Один из монахов на этих словах выронил связку ключей, второй замер, беззвучно открывая и закрывая рот, напоминая выброшенную на берег рыбу. Энгюс остался почти невозмутим, лишь ладонь на пару мгновений сжала ткань рясы.
— Харелт. Пошли со мной. У меня в келье расскажешь остальное. Дуарх, закрой дверь и не впускай никого. Лаврен, поднимай тревогу, но так, чтобы со стороны не было заметно. Братию на стену. Если за Харелтом следили, штурм может начаться в любой момент. И пошли кого-нибудь к мессиру. Передай, как только Харелт будет в состоянии, мы идём к нему.
— Отче, лучше сразу…
— Харелт, — мягко ответил священник. — Посмотрел бы ты на себя со стороны. Несколько минут уже ничего не решат, а вот упустить что-то важное в рассказе для мессира ты сможешь легко. Так что сначала придёшь в себя и выпьешь подогретого вина.

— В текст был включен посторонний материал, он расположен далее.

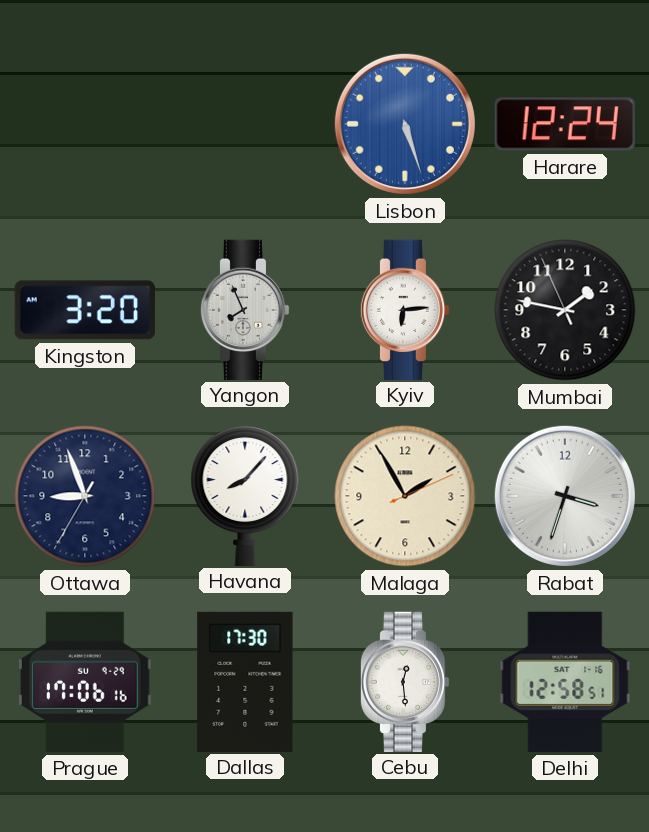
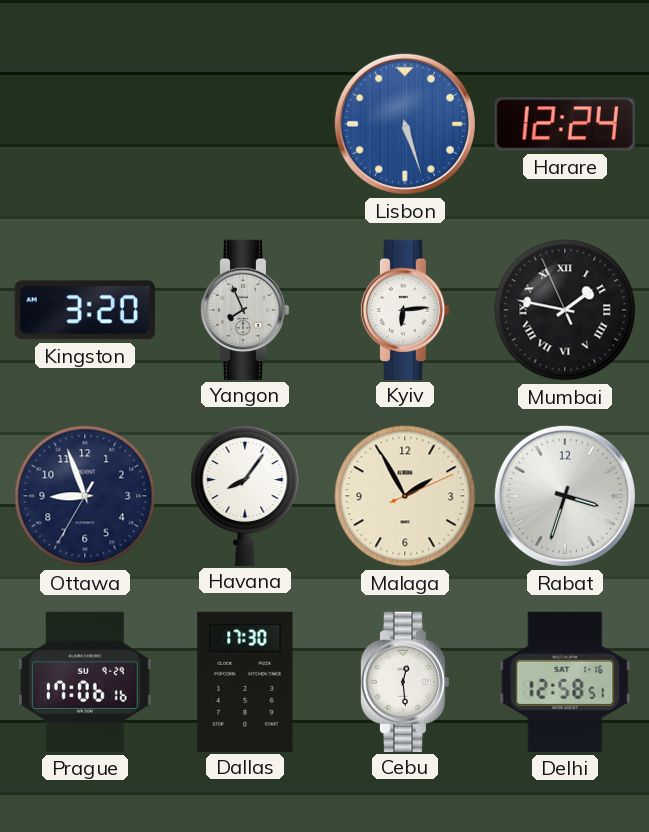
Mumbai numerals: Arabic -> Roman
Havana: 8:07 -> 8:06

Долго отдыхать Харелт всё равно не захотел, поэтому вскоре уже сидел в кабинете Великого магистра. Мессир Кетингерн слушал внимательно, несколько раз переспросил, а разоблачение бастарда попросил пересказать ещё раз отдельно. Когда отзвучали последние слова, глава ордена ненадолго задумался, потом кивнул каким-то своим мыслям, вызвал монаха и наказал подыскать молодому человеку место, где тот сможет жить. Крепость явно сядет в осаду не на одну неделю, поэтому в гостевой келье оставаться неудобно, да и небезопасно. Харелт молча встал, поклонился, соглашаясь со словами мессира, и вышел вслед за сопровождающим.
Почти сразу дверь снова открылась, впуская отца Энгюса.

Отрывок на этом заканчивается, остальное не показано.